* **YOUR GOAL**
Practice item. Set the material below down again exactly, with no pictures.

----------------

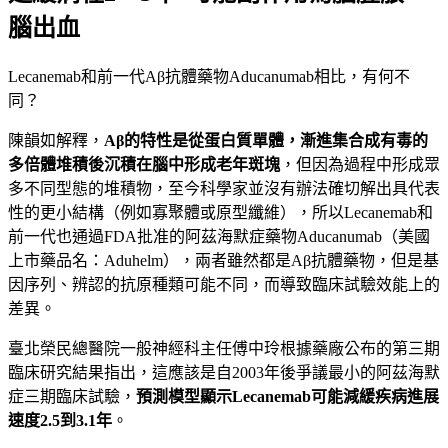
腦出血
Lecanemab和前一代Aβ抗體藥物Aducanumab相比，有何不
同？
陳韻如解釋，
A
β的特性是從蛋白質單體，漸進集合成有毒的
多倍體堆積後沉積在腦中形成老年斑塊
，但因為過程中形成眾
多不同型態的堆積物，至今科學家並沒有辦法確切解出具代表
性的更小結構（例如寡聚體或原型纖維），所以Lecanemab和
前一代也通過FDA批准的阿茲海默症藥物Aducanumab（美國
上市藥品名：Aduhelm），兩者雖然都是Aβ抗體藥物，但是基
因序列、辨認的抗原種類可能不同，而導致臨床試驗效能上的
差異。
臺北榮民總醫院一般神經科主任傅中玲根據藥廠公布的第三期
臨床研究結果指出，這應該是自2003年後爭議最小的阿茲海默
症三期臨床試驗，
預測模型顯示
Lecanemab
可能減緩疾病進展
速度2.5
到3.1
年
。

----------------

* **TASK ANSWER**
腦出血
Lecanemab和前一代Aβ抗體藥物Aducanumab相比，有何不
同？
陳韻如解釋，
A
β的特性是從蛋白質單體，漸進集合成有毒的
多倍體堆積後沉積在腦中形成老年斑塊
，但因為過程中形成眾
多不同型態的堆積物，至今科學家並沒有辦法確切解出具代表
性的更小結構（例如寡聚體或原型纖維），所以Lecanemab和
前一代也通過FDA批准的阿茲海默症藥物Aducanumab（美國
上市藥品名：Aduhelm），兩者雖然都是Aβ抗體藥物，但是基
因序列、辨認的抗原種類可能不同，而導致臨床試驗效能上的
差異。
臺北榮民總醫院一般神經科主任傅中玲根據藥廠公布的第三期
臨床研究結果指出，這應該是自2003年後爭議最小的阿茲海默
症三期臨床試驗，
預測模型顯示
Lecanemab
可能減緩疾病進展
速度2.5
到3.1
年
。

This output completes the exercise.